Stacey Abrams won a decisive victory over opponent Stacey Evans during the Georgia Democrat gubernatorial primary on Tuesday, setting the stage for Abrams to potentially become the country’s first-ever black female governor. Abrams, the former minority leader of the Georgia Statehouse, took 76.5 percent of the primary vote over Evans, who in defeat swiftly urged her own voters to back her former opponent so that Democrats can present “a unified voice to rally against Trump.”
“We are writing the next chapter of Georgia history, where no one is unseen, no one is unheard and no one is uninspired,” Abrams told supporters during her victory party in Atlanta. “Now let’s go get it done.”

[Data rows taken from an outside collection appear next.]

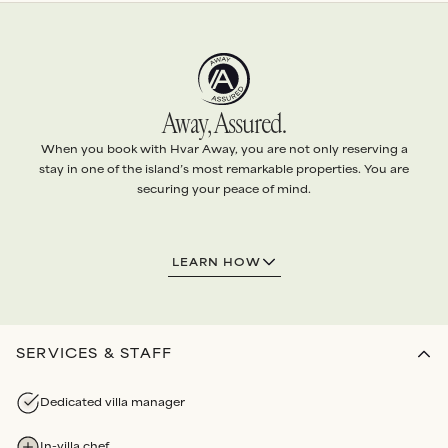
Away, Assured.
When you book with Hvar Away, you are not only reserving a
stay in one of the island’s most remarkable properties. You are
securing your peace of mind.
1.
EXCEPTIONAL VILLAS
LEARN HOW
Every villa is handpicked and
personally vetted
to ensure it
meets
our standards
.
Our team conducts
quality checks
before each arrival, and
routine maintenance audits
each year
.
SERVICES & STAFF
2.
ABSOLUTE SERVICE
Dedicated villa manager
We arrange
every detail
of your stay with the highest level
of
personalised attention
.
In-villa chef
Bespoke services
and
Experiences
all booked through us.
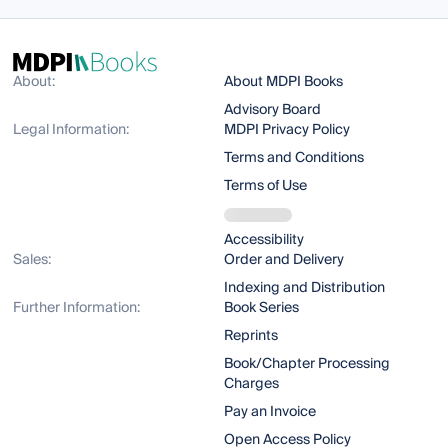
About:
About MDPI Books
Advisory Board
Legal Information:
MDPI Privacy Policy
Terms and Conditions
Terms of Use
Accessibility
Sales:
Order and Delivery
Indexing and Distribution
Further Information:
Book Series
Reprints
Book/Chapter Processing
Charges
Pay an Invoice
Open Access Policy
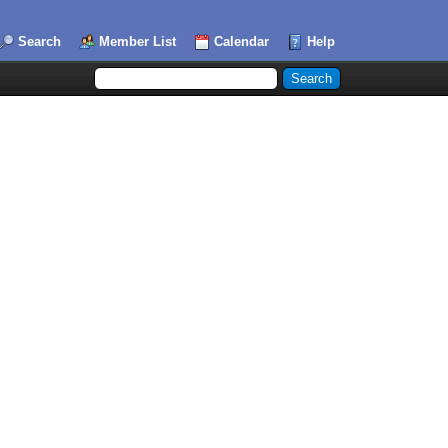
Search
Member List
Calendar
Help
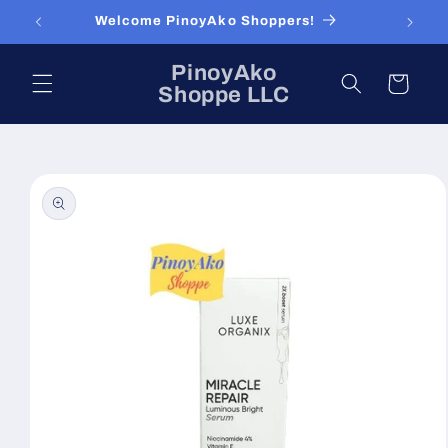
Skip to
Welcome PinoyAko Shoppers!
content
PinoyAko
Cart
Shoppe LLC
Skip to
product
information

According to Adrianne Shropshire, the executive director of BlackPAC, Abrams’ victory signaled the rising importance of black voters in the heavily conservative state, where women of color make up 23 percent of the population but only eight percent of officeholders. But despite Georgia’s rising diversity of population — and the fact that Hillary Clinton came within five percentage points of winning the state during the 2016 election — to say that Abrams will be fighting an uphill battle is an understatement. Abrams will compete with the winner of a GOP primary runoff as Lieutenant Governor Casey Cagle and Georgia Secretary of State Brian Kemp compete in a battle that has seen the two candidates put out increasingly hyperbolic ads touting their anti-immigrant attitudes. In one of Cagle’s ads, people wearing MS-13 gang tattoos fire guns directly at the viewer, while in one of Kemp’s, the Republican is seen promising to corral every undocumented immigrant he finds in his “big truck.”